**REQUIREMENT**
From the line below that contains "Nosso CEO Giuseppe" to the line that contains "Partner Conference 2026", repeat every line exactly, both ends included, and nothing else.

══ DATASET EXTRACT ══

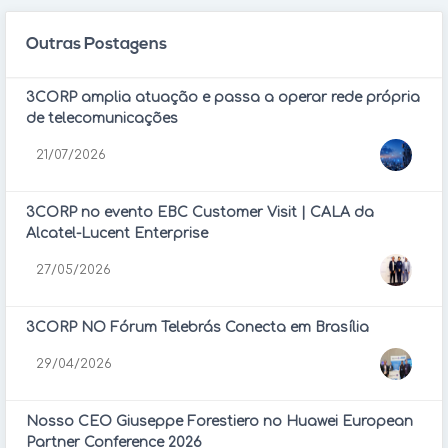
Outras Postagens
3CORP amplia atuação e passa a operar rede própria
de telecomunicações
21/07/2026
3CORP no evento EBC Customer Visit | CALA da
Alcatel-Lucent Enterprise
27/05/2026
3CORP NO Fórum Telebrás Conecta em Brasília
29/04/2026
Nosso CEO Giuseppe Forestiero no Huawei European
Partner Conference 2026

═══
══ DATASET EXTRACT ══

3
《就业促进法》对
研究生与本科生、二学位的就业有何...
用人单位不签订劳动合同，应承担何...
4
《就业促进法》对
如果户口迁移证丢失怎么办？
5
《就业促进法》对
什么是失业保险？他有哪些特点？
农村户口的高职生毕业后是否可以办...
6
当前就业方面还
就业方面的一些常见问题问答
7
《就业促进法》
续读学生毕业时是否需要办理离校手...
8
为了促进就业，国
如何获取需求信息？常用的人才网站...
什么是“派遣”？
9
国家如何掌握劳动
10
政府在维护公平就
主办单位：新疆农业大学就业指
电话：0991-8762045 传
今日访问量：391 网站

═══
══ DATASET EXTRACT ══

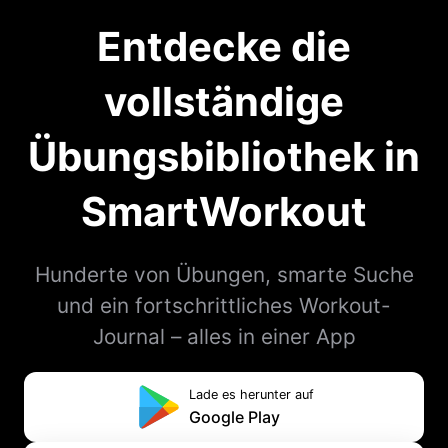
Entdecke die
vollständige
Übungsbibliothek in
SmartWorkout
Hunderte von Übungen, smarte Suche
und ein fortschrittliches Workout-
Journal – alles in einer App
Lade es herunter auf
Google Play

═══

**RESPONSE TO THE EXERCISE**
Nosso CEO Giuseppe Forestiero no Huawei European
Partner Conference 2026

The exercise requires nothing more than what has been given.